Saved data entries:
• • • •

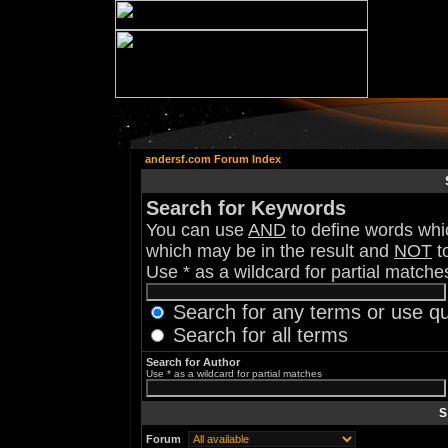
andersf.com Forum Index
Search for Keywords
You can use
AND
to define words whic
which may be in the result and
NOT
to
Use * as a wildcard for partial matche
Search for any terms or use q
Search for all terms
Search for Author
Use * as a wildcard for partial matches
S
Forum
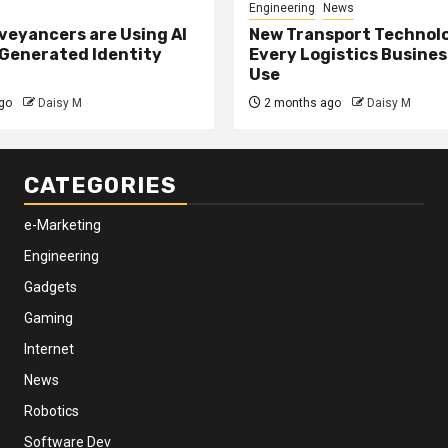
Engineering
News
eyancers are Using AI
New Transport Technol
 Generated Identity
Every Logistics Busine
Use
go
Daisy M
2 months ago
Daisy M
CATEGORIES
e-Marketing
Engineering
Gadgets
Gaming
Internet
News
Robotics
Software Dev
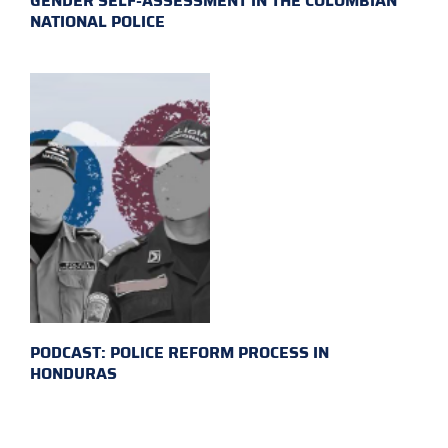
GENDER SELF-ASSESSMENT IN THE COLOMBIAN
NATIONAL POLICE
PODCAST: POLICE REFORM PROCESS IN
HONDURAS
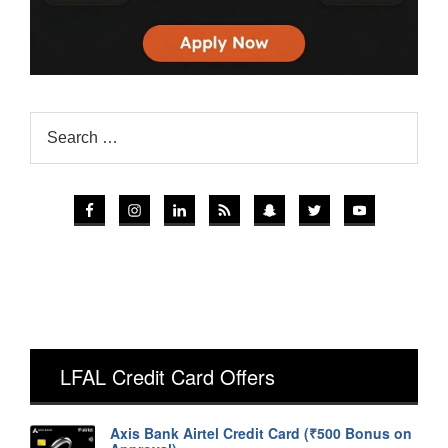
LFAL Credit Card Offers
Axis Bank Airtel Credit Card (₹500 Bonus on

• • • •

ACTIVITY: Of all the lines in the records, how many have the word "Credit"? Write only the number.

WRITTEN SOLUTION: 2